GIST: "At about 5 p.m. on December 14, 1971, 21-year-old Deborah Noel left work to go to her apartment in northwest Washington, D.C. to make dinner for her boyfriend and boss, Richard Ecroyd. About an hour later, Ecroyd arrived. He knocked and got no response, then knocked again, louder. He heard Noel scream and then a gunshot.
With the help of building personnel, the apartment door was forced open. Noel was found lying on her bed next to an open window of the third floor apartment. She was nude from the waist down and had been shot in the left temple.
Police found vials of scented oil in the room as well as on the ground below the window. The vials were traced to Phoenicia, Ltd., a store specializing in oils, incense and other imported items. Artis Hinson, the owner of the store, identified the handwritten labels as being done in his handwriting. He said that one of his frequent customers was a Black man he knew as “Jahan,” who wore a robe and a fez. Hinson said that he had sold the vials found at the scene on December 6, 1971. He said that the man returned later and purchased more of the oil, which was unusual for a repeat purchase to be made in such a short time. Hinson said the man said he had lost his previous purchases “going through a window.”
Police found witnesses who said they had seen a Black man wearing a robe in the apartment building prior to the crime. One witness was shown a photographic lineup and identified 21-year-old John Ausby as the man she saw.

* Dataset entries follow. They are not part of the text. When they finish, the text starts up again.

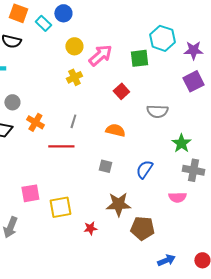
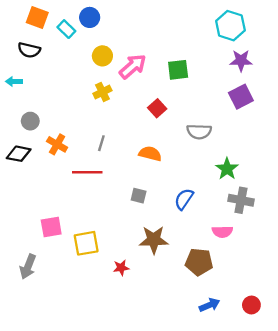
cyan hexagon: (162, 38) -> (230, 26), moved
brown pentagon: (142, 228) -> (199, 262), moved

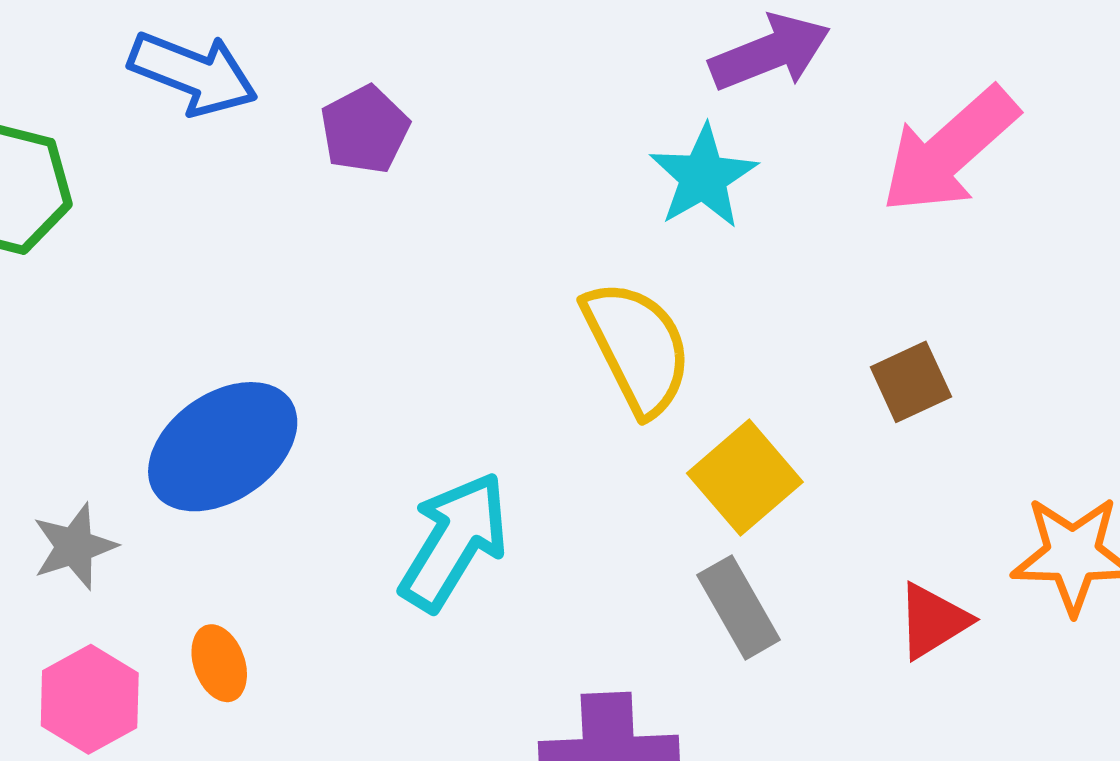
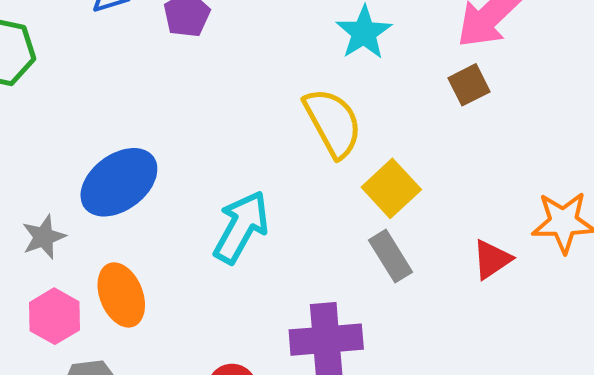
brown square: (911, 382) -> (469, 85), moved
orange ellipse: (219, 663) -> (121, 295), size x1.6

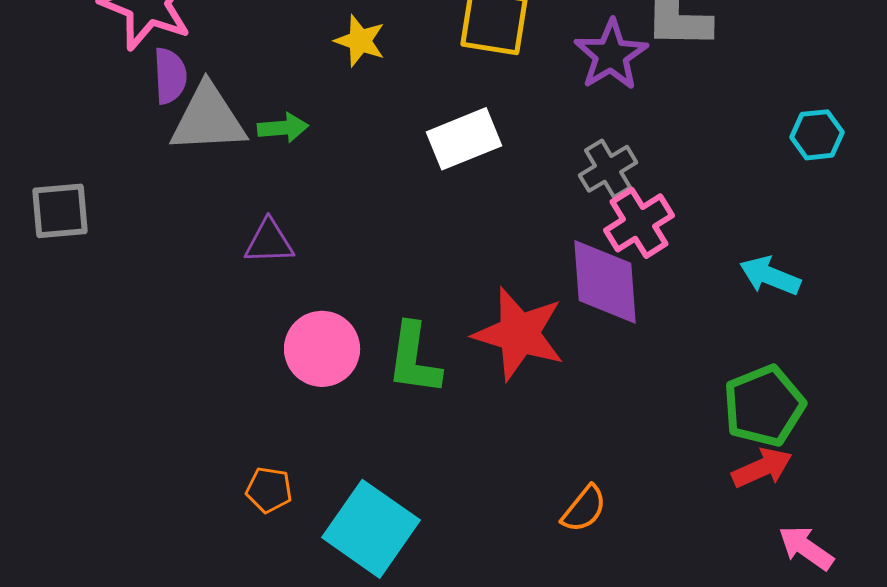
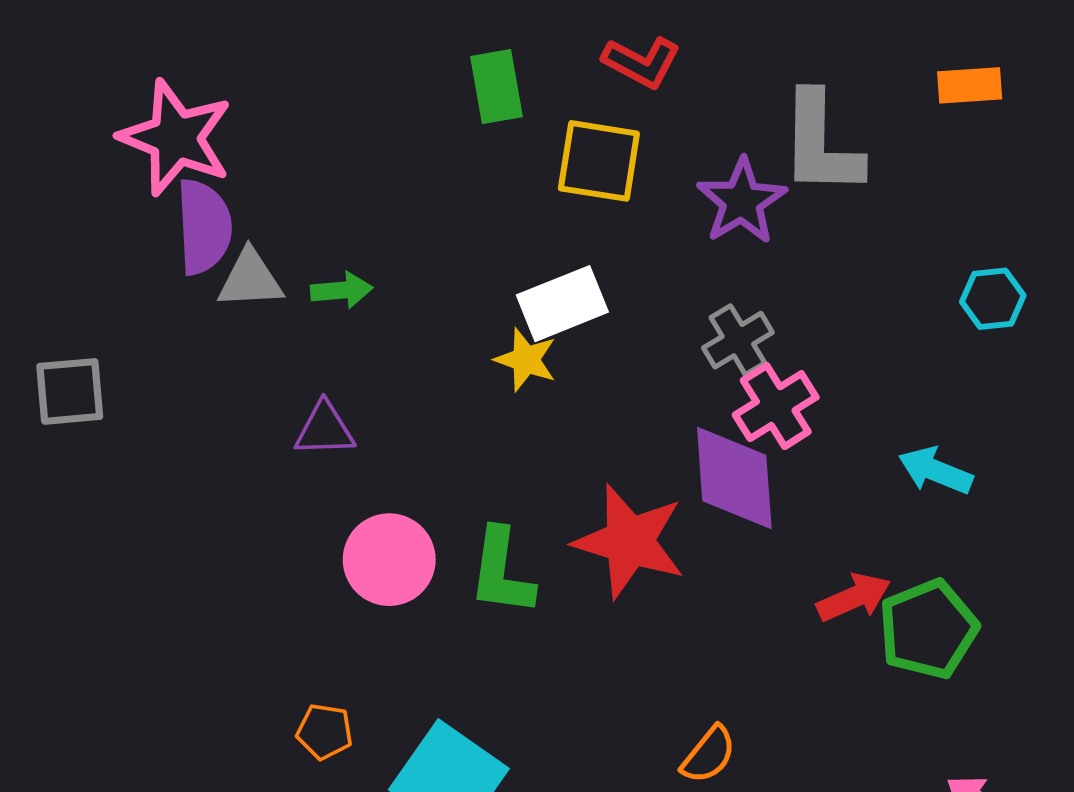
yellow star: (360, 41) -> (526, 360), moved
purple semicircle: (170, 76) -> (204, 227), size x1.4
gray triangle: (208, 119) -> (250, 279), size x0.7
red arrow: (762, 468) -> (854, 597), moved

On December 17, 1971, Ausby was arrested in New York City. Police confiscated a .357 Magnum revolver that contained two empty cartridges and four live bullets. He was charged with murder, rape, and burglary for the death of Noel. He also was charged with the October 1971 murders of two women from Australia who were visiting Washington, D.C.
On November 2, 1971, the bodies of Sharan Tapp, 22, and Sheral Frahm, 24, had been found in their apartment about a mile from Noel’s apartment. They apparently had been fatally shot on October 29. Two witnesses told police that Ausby subsequently had admitted he killed Tapp and Frahm, and referred to them as “white devils.”
In August 1972, Ausby went to trial in U.S. District Court for the District of Columbia for the murder of Noel. The case of Tapp and Frahm had been severed for a separate trial.
Twenty-three witnesses testified for the prosecution during the four day trial. Grace Pyles testified that she lived two doors away from Noel’s apartment. She said that around 5:45 p.m. on the day of the murder, she heard a “blood-curdling scream” followed by a gunshot about 10 minutes later.
Ecroyd testified that he had been Noel’s boss for about two years. He said she left work at about 5 p.m. to go to the apartment to prepare dinner for them. He said she had not been to the apartment for the previous two weeks as she had been staying with her mother. Ecroyd said that when he arrived, he knocked and got no response, then knocked harder. He heard Noel scream and then heard a gunshot.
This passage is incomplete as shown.